▶ **Data provided**
◇ ◇ ◇ ◇ ◇

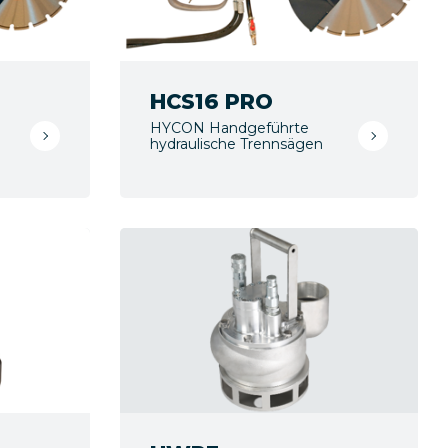
HCS16 PRO
HYCON Handgeführte
hydraulische Trennsägen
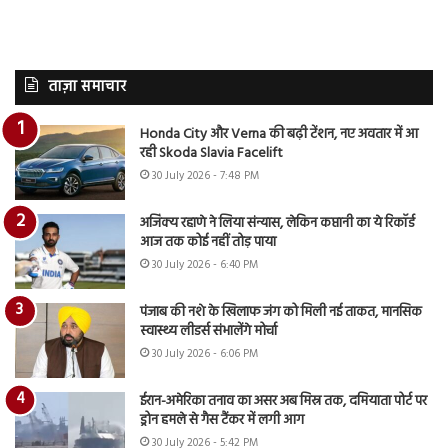
ताज़ा समाचार
Honda City और Verna की बढ़ी टेंशन, नए अवतार में आ
रही Skoda Slavia Facelift
30 July 2026 - 7:48 PM
अजिंक्य रहाणे ने लिया संन्यास, लेकिन कप्तानी का ये रिकॉर्ड
आज तक कोई नहीं तोड़ पाया
30 July 2026 - 6:40 PM
पंजाब की नशे के खिलाफ जंग को मिली नई ताकत, मानसिक
स्वास्थ्य लीडर्स संभालेंगे मोर्चा
30 July 2026 - 6:06 PM
ईरान-अमेरिका तनाव का असर अब मिस्र तक, दमियाता पोर्ट पर
ड्रोन हमले से गैस टैंकर में लगी आग
30 July 2026 - 5:42 PM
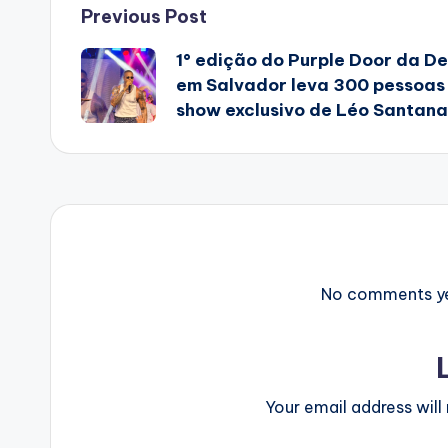
Post
Previous Post
1° edição do Purple Door da D
navigation
em Salvador leva 300 pessoas
show exclusivo de Léo Santana
No comments yet
Your email address will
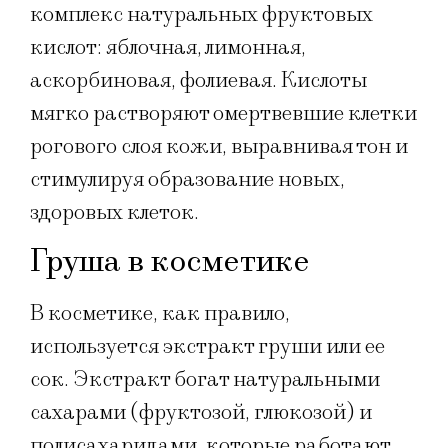
комплекс натуральных фруктовых
кислот: яблочная, лимонная,
аскорбиновая, фолиевая. Кислоты
мягко растворяют омертвевшие клетки
рогового слоя кожи, выравнивая тон и
стимулируя образование новых,
здоровых клеток.
Груша в косметике
В косметике, как правило,
используется экстракт груши или ее
сок. Экстракт богат натуральными
сахарами (фруктозой, глюкозой) и
полисахаридами, которые работают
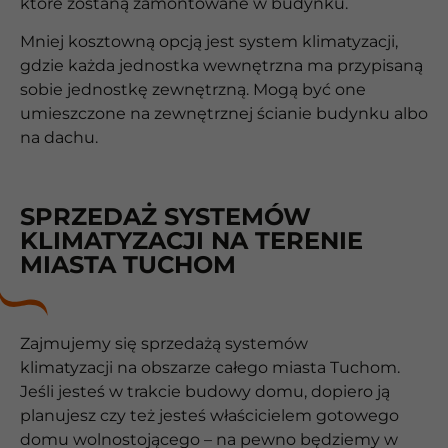
które zostaną zamontowane w budynku.
Mniej kosztowną opcją jest system klimatyzacji,
gdzie każda jednostka wewnętrzna ma przypisaną
sobie jednostkę zewnętrzną. Mogą być one
umieszczone na zewnętrznej ścianie budynku albo
na dachu.
SPRZEDAŻ SYSTEMÓW
KLIMATYZACJI NA TERENIE
MIASTA TUCHOM
Zajmujemy się sprzedażą systemów
klimatyzacji na obszarze całego miasta Tuchom.
Jeśli jesteś w trakcie budowy domu, dopiero ją
planujesz czy też jesteś właścicielem gotowego
domu wolnostojącego – na pewno będziemy w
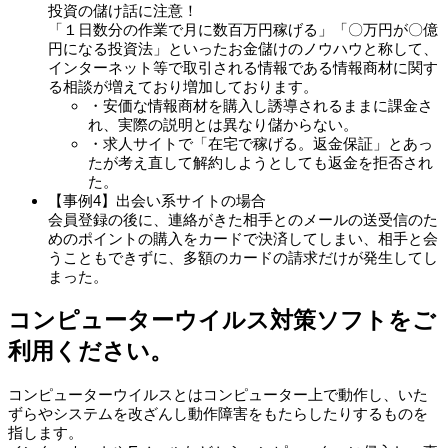
投資の儲け話に注意！
「１日数分の作業で月に数百万円稼げる」「〇万円が〇億
円になる投資法」といったお金儲けのノウハウと称して、
インターネット等で取引される情報である情報商材に関す
る相談が増えており増加しております。
・安価な情報商材を購入し誘導されるままに課金さ
れ、実際の説明とは異なり儲からない。
・求人サイトで「在宅で稼げる。返金保証」とあっ
たが考え直して解約しようとしても返金を拒否され
た。
【事例4】出会い系サイトの場合
会員登録の後に、連絡がきた相手とのメールの送受信のた
めのポイントの購入をカードで決済してしまい、相手と会
うこともできずに、多額のカードの請求だけが発生してし
まった。
コンピューターウイルス対策ソフトをご
利用ください。
コンピューターウイルスとはコンピューター上で動作し、いた
ずらやシステムを改ざんし動作障害をもたらしたりするものを
指します。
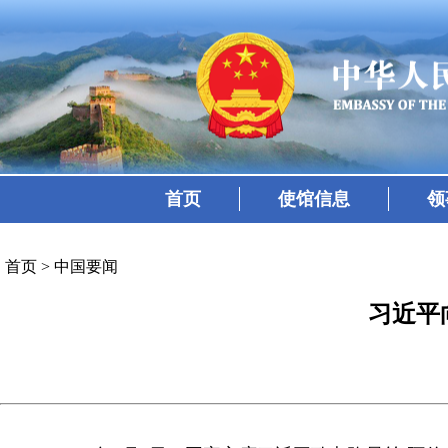
首页
使馆信息
领
首页
>
中国要闻
习近平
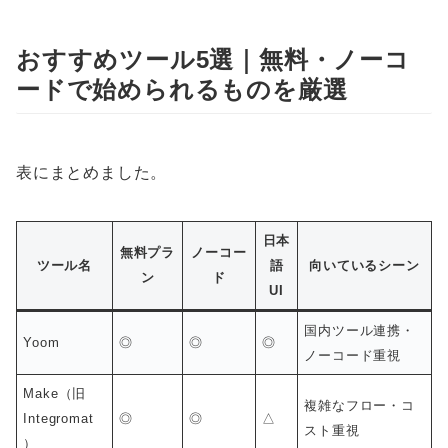
おすすめツール5選｜無料・ノーコ
ードで始められるものを厳選
表にまとめました。
日本
無料プラ
ノーコー
ツール名
語
向いているシーン
ン
ド
UI
国内ツール連携・
Yoom
◎
◎
◎
ノーコード重視
Make（旧
複雑なフロー・コ
Integromat
◎
◎
△
スト重視
）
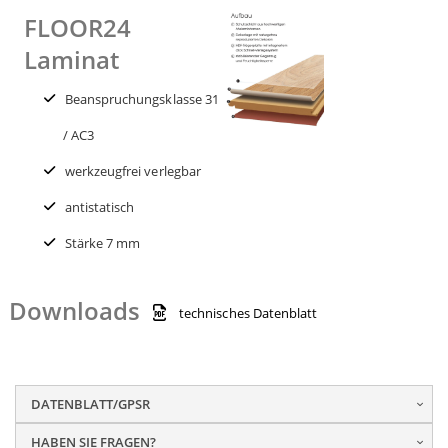
FLOOR24
Laminat
Beanspruchungsklasse 31
/ AC3
werkzeugfrei verlegbar
antistatisch
Stärke 7 mm
Downloads
technisches Datenblatt
DATENBLATT/GPSR
HABEN SIE FRAGEN?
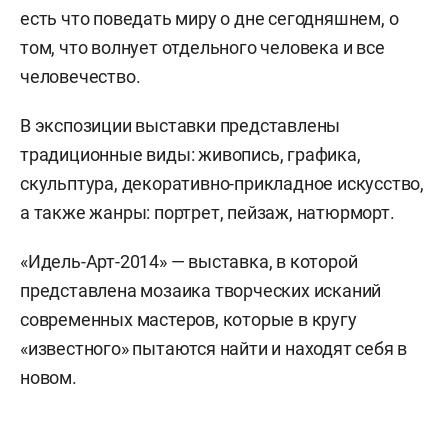
есть что поведать миру о дне сегодняшнем, о
том, что волнует отдельного человека и все
человечество.
В экспозиции выставки представлены
традиционные виды: живопись, графика,
скульптура, декоративно-прикладное искусство,
а также жанры: портрет, пейзаж, натюрморт.
«Идель-Арт-2014» — выставка, в которой
представлена мозаика творческих исканий
современных мастеров, которые в кругу
«известного» пытаются найти и находят себя в
новом.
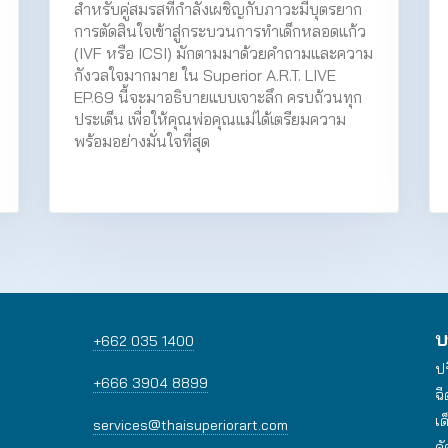
สำหรับคู่สมรสที่กำลังเผชิญกับภาวะมีบุตรยาก
การตัดสินใจเข้าสู่กระบวนการทำเด็กหลอดแก้ว
(IVF หรือ ICSI) มักตามมาด้วยคำถามและความ
กังวลใจมากมาย ใน Superior A.R.T. LIVE
EP.69 นี้จะมาอธิบายแบบเจาะลึก ครบถ้วนทุก
ประเด็น เพื่อให้คุณพ่อคุณแม่ได้เตรียมความ
พร้อมอย่างมั่นใจที่สุด
บ
+662 035 1400
ป
+666 3904 8899
ฉี
เด
services@thaisuperiorart.com
ค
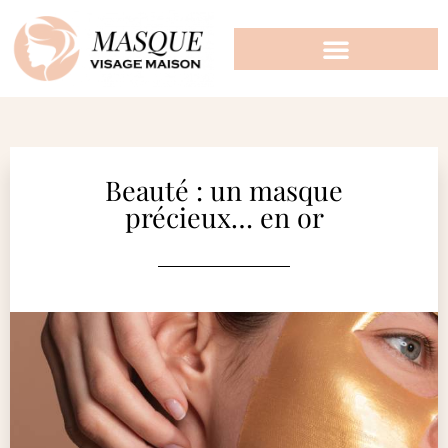
Beauté : un masque
précieux… en or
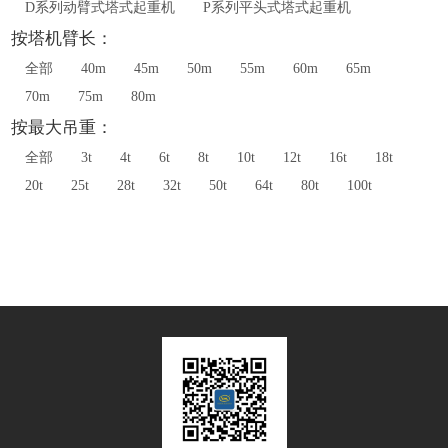
D系列动臂式塔式起重机
P系列平头式塔式起重机
按塔机臂长：
全部
40m
45m
50m
55m
60m
65m
70m
75m
80m
按最大吊重：
全部
3t
4t
6t
8t
10t
12t
16t
18t
20t
25t
28t
32t
50t
64t
80t
100t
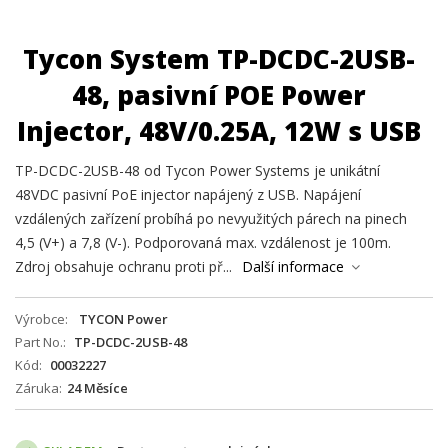
Tycon System TP-DCDC-2USB-
48, pasivní POE Power
Injector, 48V/0.25A, 12W s USB
TP-DCDC-2USB-48 od Tycon Power Systems je unikátní
48VDC pasivní PoE injector napájený z USB. Napájení
vzdálených zařízení probíhá po nevyužitých párech na pinech
4,5 (V+) a 7,8 (V-). Podporovaná max. vzdálenost je 100m.
Zdroj obsahuje ochranu proti př...
Další informace
Výrobce
TYCON Power
Part No.
TP-DCDC-2USB-48
Kód
00032227
Záruka
24 Měsíce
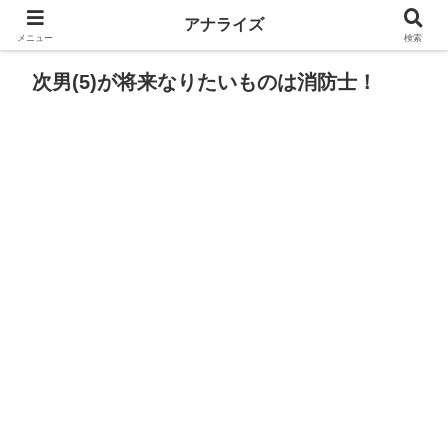
アナライズ
メニュー
検索
次男(5)が将来なりたいものは消防士！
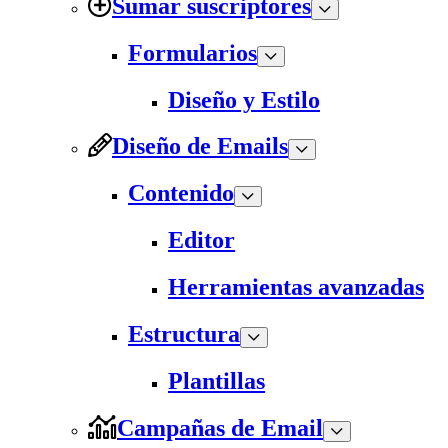
Sumar suscriptores
Formularios
Diseño y Estilo
Diseño de Emails
Contenido
Editor
Herramientas avanzadas
Estructura
Plantillas
Campañas de Email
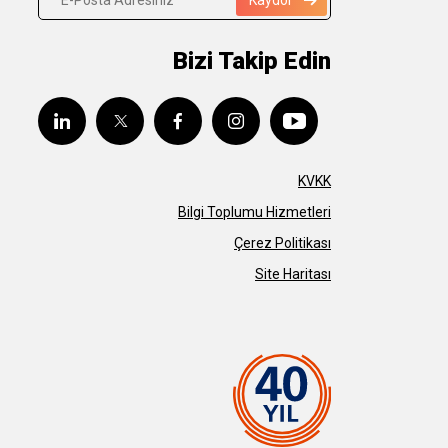
Bizi Takip Edin
KVKK
Bilgi Toplumu Hizmetleri
Çerez Politikası
Site Haritası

◇ ◇ ◇ ◇ ◇

▶ **Work order**
The response should be the full material, repeated exactly, with images removed.

▶ **Reply**
HCS16 PRO
HYCON Handgeführte
hydraulische Trennsägen
ताज़ा समाचार
Honda City और Verna की बढ़ी टेंशन, नए अवतार में आ
रही Skoda Slavia Facelift
30 July 2026 - 7:48 PM
अजिंक्य रहाणे ने लिया संन्यास, लेकिन कप्तानी का ये रिकॉर्ड
आज तक कोई नहीं तोड़ पाया
30 July 2026 - 6:40 PM
पंजाब की नशे के खिलाफ जंग को मिली नई ताकत, मानसिक
स्वास्थ्य लीडर्स संभालेंगे मोर्चा
30 July 2026 - 6:06 PM
ईरान-अमेरिका तनाव का असर अब मिस्र तक, दमियाता पोर्ट पर
ड्रोन हमले से गैस टैंकर में लगी आग
30 July 2026 - 5:42 PM
Post
Previous Post
1° edição do Purple Door da D
navigation
em Salvador leva 300 pessoas
show exclusivo de Léo Santana
No comments yet
Your email address will
комплекс натуральных фруктовых
кислот: яблочная, лимонная,
аскорбиновая, фолиевая. Кислоты
мягко растворяют омертвевшие клетки
рогового слоя кожи, выравнивая тон и
стимулируя образование новых,
здоровых клеток.
Груша в косметике
В косметике, как правило,
используется экстракт груши или ее
сок. Экстракт богат натуральными
сахарами (фруктозой, глюкозой) и
полисахаридами, которые работают
które zostaną zamontowane w budynku.
Mniej kosztowną opcją jest system klimatyzacji,
gdzie każda jednostka wewnętrzna ma przypisaną
sobie jednostkę zewnętrzną. Mogą być one
umieszczone na zewnętrznej ścianie budynku albo
na dachu.
SPRZEDAŻ SYSTEMÓW
KLIMATYZACJI NA TERENIE
MIASTA TUCHOM
Zajmujemy się sprzedażą systemów
klimatyzacji na obszarze całego miasta Tuchom.
Jeśli jesteś w trakcie budowy domu, dopiero ją
planujesz czy też jesteś właścicielem gotowego
domu wolnostojącego – na pewno będziemy w
投資の儲け話に注意！
「１日数分の作業で月に数百万円稼げる」「〇万円が〇億
円になる投資法」といったお金儲けのノウハウと称して、
インターネット等で取引される情報である情報商材に関す
る相談が増えており増加しております。
・安価な情報商材を購入し誘導されるままに課金さ
れ、実際の説明とは異なり儲からない。
・求人サイトで「在宅で稼げる。返金保証」とあっ
たが考え直して解約しようとしても返金を拒否され
た。
【事例4】出会い系サイトの場合
会員登録の後に、連絡がきた相手とのメールの送受信のた
めのポイントの購入をカードで決済してしまい、相手と会
うこともできずに、多額のカードの請求だけが発生してし
まった。
コンピューターウイルス対策ソフトをご
利用ください。
コンピューターウイルスとはコンピューター上で動作し、いた
ずらやシステムを改ざんし動作障害をもたらしたりするものを
指します。
首页
使馆信息
领
首页
>
中国要闻
习近平
おすすめツール5選｜無料・ノーコ
ードで始められるものを厳選
表にまとめました。
日本
無料プラ
ノーコー
ツール名
語
向いているシーン
ン
ド
UI
国内ツール連携・
Yoom
◎
◎
◎
ノーコード重視
Make（旧
複雑なフロー・コ
Integromat
◎
◎
△
スト重視
）
FLOOR24
Laminat
Beanspruchungsklasse 31
/ AC3
werkzeugfrei verlegbar
antistatisch
Stärke 7 mm
Downloads
technisches Datenblatt
DATENBLATT/GPSR
HABEN SIE FRAGEN?
есть что поведать миру о дне сегодняшнем, о
том, что волнует отдельного человека и все
человечество.
В экспозиции выставки представлены
традиционные виды: живопись, графика,
скульптура, декоративно-прикладное искусство,
а также жанры: портрет, пейзаж, натюрморт.
«Идель-Арт-2014» — выставка, в которой
представлена мозаика творческих исканий
современных мастеров, которые в кругу
«известного» пытаются найти и находят себя в
новом.
สำหรับคู่สมรสที่กำลังเผชิญกับภาวะมีบุตรยาก
การตัดสินใจเข้าสู่กระบวนการทำเด็กหลอดแก้ว
(IVF หรือ ICSI) มักตามมาด้วยคำถามและความ
กังวลใจมากมาย ใน Superior A.R.T. LIVE
EP.69 นี้จะมาอธิบายแบบเจาะลึก ครบถ้วนทุก
ประเด็น เพื่อให้คุณพ่อคุณแม่ได้เตรียมความ
พร้อมอย่างมั่นใจที่สุด
บ
+662 035 1400
ป
+666 3904 8899
ฉี
เด
services@thaisuperiorart.com
ค
Beauté : un masque
précieux… en or
D系列动臂式塔式起重机
P系列平头式塔式起重机
按塔机臂长：
全部
40m
45m
50m
55m
60m
65m
70m
75m
80m
按最大吊重：
全部
3t
4t
6t
8t
10t
12t
16t
18t
20t
25t
28t
32t
50t
64t
80t
100t
Tycon System TP-DCDC-2USB-
48, pasivní POE Power
Injector, 48V/0.25A, 12W s USB
TP-DCDC-2USB-48 od Tycon Power Systems je unikátní
48VDC pasivní PoE injector napájený z USB. Napájení
vzdálených zařízení probíhá po nevyužitých párech na pinech
4,5 (V+) a 7,8 (V-). Podporovaná max. vzdálenost je 100m.
Zdroj obsahuje ochranu proti př...
Další informace
Výrobce
TYCON Power
Part No.
TP-DCDC-2USB-48
Kód
00032227
Záruka
24 Měsíce
アナライズ
メニュー
検索
次男(5)が将来なりたいものは消防士！
Sumar suscriptores
Formularios
Diseño y Estilo
Diseño de Emails
Contenido
Editor
Herramientas avanzadas
Estructura
Plantillas
Campañas de Email
Bizi Takip Edin
KVKK
Bilgi Toplumu Hizmetleri
Çerez Politikası
Site Haritası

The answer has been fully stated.